Since most of us were new to using BRUVs, this was set to be a hard day for Jordan, but we worked against all odds and managed to do 15 drops. Just like experts, we picked up the science quickly. After multiple one hour deployments, we managed to deploy the BRUVs at two sites: Nyuli (2 sets) and Mwamba Nyama (1 set). Seven connected reef systems were mapped and marked for sampling on the rocky and fringing reefs along the coast of Tanga, North of Tanzania. The success of the first day was a clear indication of future productivity. The following days were a walk in the park where each team worked efficiently with smiles and laughter lighting up the experience. 

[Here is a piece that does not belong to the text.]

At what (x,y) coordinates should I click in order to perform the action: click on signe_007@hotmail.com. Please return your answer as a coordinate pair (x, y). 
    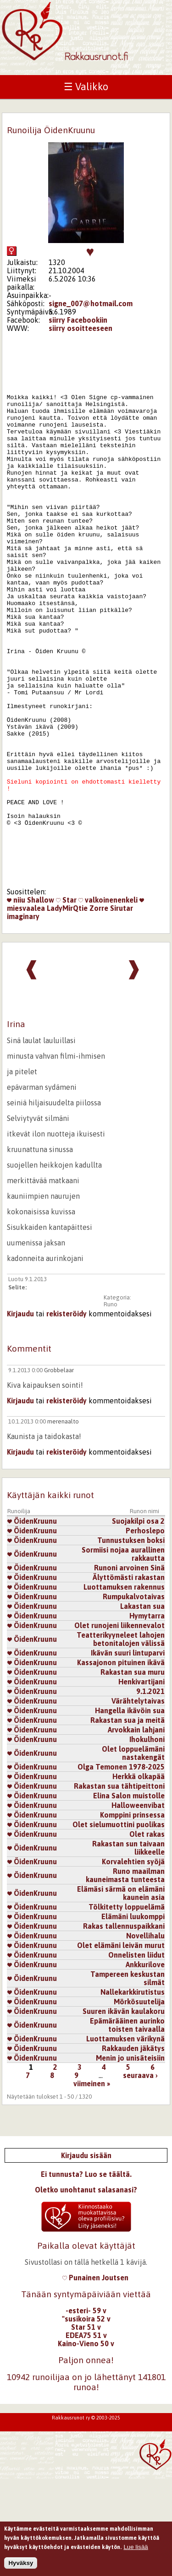     Looking at the image, I should click on (91, 303). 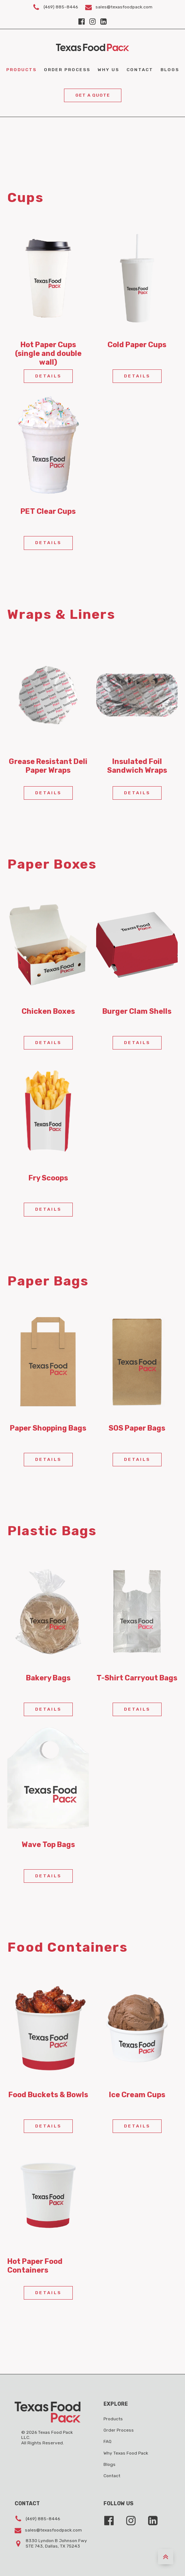 Image resolution: width=185 pixels, height=2576 pixels. What do you see at coordinates (137, 2094) in the screenshot?
I see `Ice Cream Cups` at bounding box center [137, 2094].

From bait preparation to BRUV deployments and pick-ups, everyone worked hard as a team on the second day of sampling the reef systems of Fungu Tangoni and Karange, where we set 20 BRUVs. We almost lost one video frame due to strong currents on the third day while sampling Karange and Jambe. We had to pull it out and redeploy it in shallower water. Mwamba Nyama, Mwamba Wamba, and Chundo Kiroba reef systems were successfully sampled on the fourth day, with the deployment and retrieval of 20 BRUVs before 4pm, the fastest day since the beginning of the field trip thanks to low currents and smooth deployments.

Chundo Kiroba and Mwamba Wamba reef systems were sampled on the fifth day. Although the team was eager to deploy as many BRUVs as the previous day, the tides were strong making this goal challenging. The last deployment for the day at Chundo Kiroba reef was set to a depth of 40m. It had to be retrieved and re-set at 35m since the currents were strong and the rigs were drifting. Even with the strong currents, the team managed to maintain 20 drops on this day as well.

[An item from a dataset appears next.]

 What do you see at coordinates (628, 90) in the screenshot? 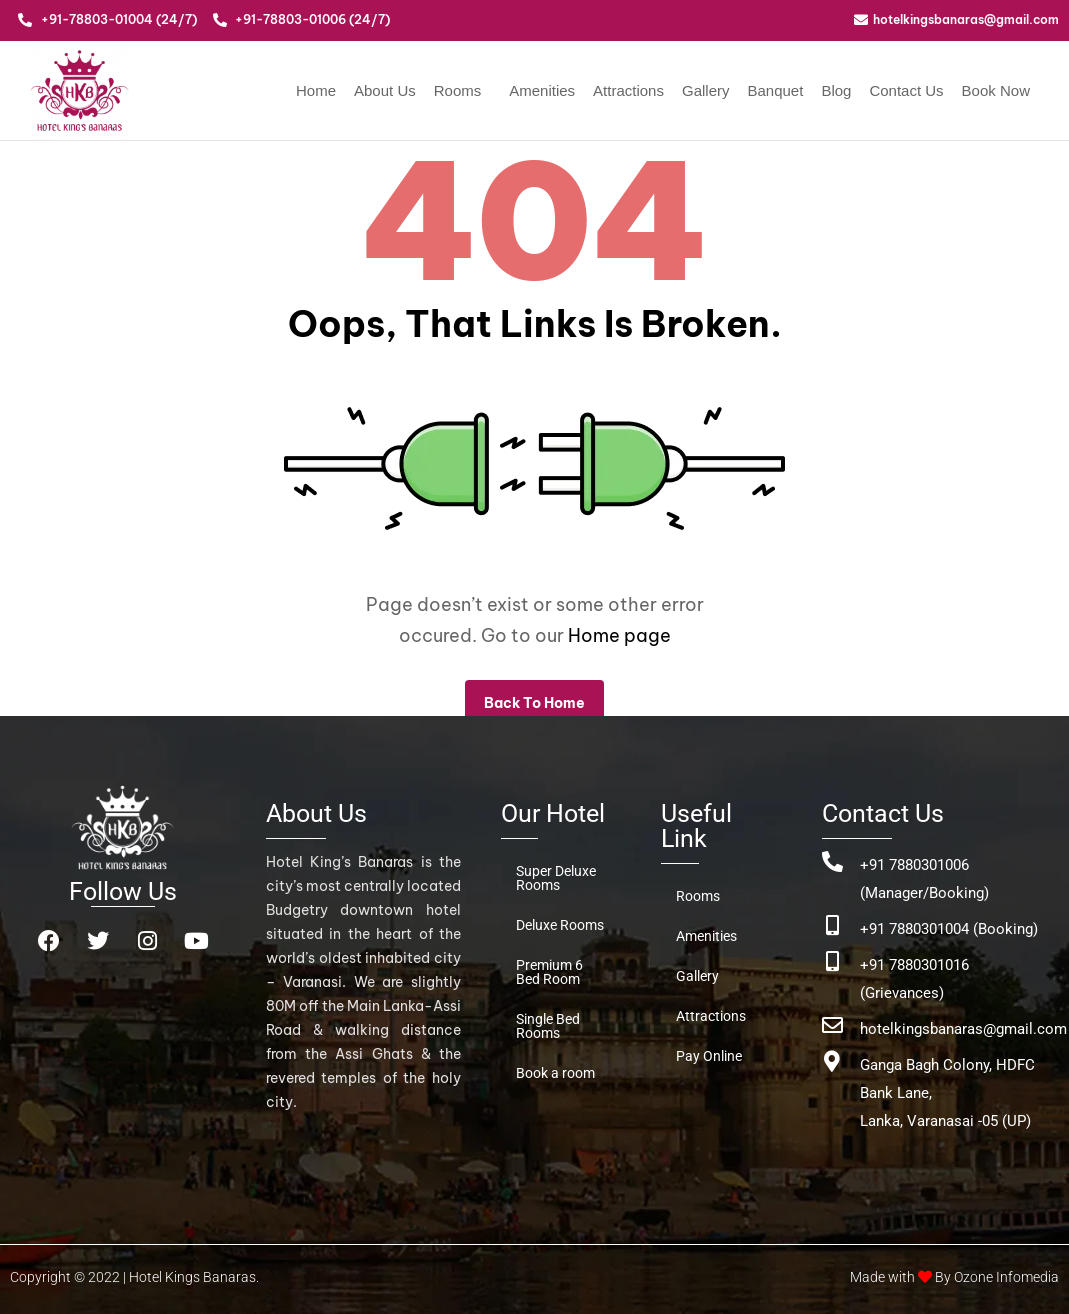 I see `Attractions` at bounding box center [628, 90].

On the last sampling day, the BRUV team worked without Jordan for a half day. The team completed 10 more drops for a total of 105 drops over the course of the entire sampling trip, 15 drops more than the initial target of 90 on Tanga’s reefs. This was a great achievement thanks to the excellent team spirit and enthusiasm from everyone who learned efficient BRUV techniques.

As we felt confident in this methodology, the idea of using BRUVs as a tool for estimating population size of large fishes including sharks became increasingly popular across the participants from the three countries. The team is now looking forward to opportunities to use these acquired skills. CORDIO will be coordinating reef sampling in Kenya and Mozambique later this year to estimate shark populations, again as part of the Global FinPrint project.